Başladığımız yere dönersek, Profesör Lütfiye yaşamsal yeterlilik ile insanın uzlaştırıcı eğilimleri arasındaki ilişkiye odaklanan bir yaklaşım öneriyor. Bu fikri açıklığa kavuşturmak için önce şu soruyu soralım: Yapay zekânın ekonominin ve geçim kaynaklarının gelişmesine yardımcı olmasını mı bekliyoruz, yoksa tam tersini mi istiyoruz? Çoğu insan olumlu tarafı seçecek ve insanların işlerini kaybetme korkularına rağmen, elektronik bilgi ve iletişim sistemlerinin gelişimini izleyen muazzam ekonomik büyümeyi hatırlayacaktır. Bugün biliyoruz ki insanlar arasındaki iletişim hızı refah ve genişlemenin sırrıdır. Refah yeni iş fırsatları ve bilinmeyen kaynaklar yaratır, insanların anlaşma ve iş birliği arzusunu destekleyerek çatışmaları ve savaşları azaltır.

Profesör Duleymi'nin konuyu irdelerken başlangıç noktası olarak önerdiği olumlu yön budur. Bu bizi doğal olarak gerekli bir soruya götürüyor: Yapay zekânın getireceği refahı herkes bildiğine göre neden herkesi daha kaygılı görüyoruz?
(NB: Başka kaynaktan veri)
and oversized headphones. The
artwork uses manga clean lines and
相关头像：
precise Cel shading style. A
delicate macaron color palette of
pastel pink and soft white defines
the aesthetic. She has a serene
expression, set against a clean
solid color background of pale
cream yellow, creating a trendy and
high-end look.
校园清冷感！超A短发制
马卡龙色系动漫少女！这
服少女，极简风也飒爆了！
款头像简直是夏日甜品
Kanaatimce, kaygının tek nedeni, yeni sistemlerin aşırı hızının ister kasıtlı ister kazara olsun, eylemlerini kontrol etmeye olanak tanımadığının herkesin farkında olmasıdır. Geçtiğimiz ekim ayında, otonom bir araç, bunu yapmayacak şekilde tasarlanmış olmasına rağmen bir kişiye çarptı ve onu öldürdü. Bu, kesinlikle bir hataydı. Ancak bir hatayı felakete yol açmadan önce kim düzeltebilir?

Araştırmacılar, olumsuz olasılıkları daha da endişe verici hale getiren iki faktöre işaret ediyor. İlk faktör, her halükarda kaçınılması imkansız olan taraflı programlama-yüklemedir. İkincisi, akıllı makinelerin, farklı insanlarla başa çıkmada temel saydığımız bireysel farklılıklarla başa çıkamamasıdır.

Ancak bu, daha ayrıntılı incelemeyi hak eden bir konu ve umarım daha sonra dönüp kendisini ele alabiliriz.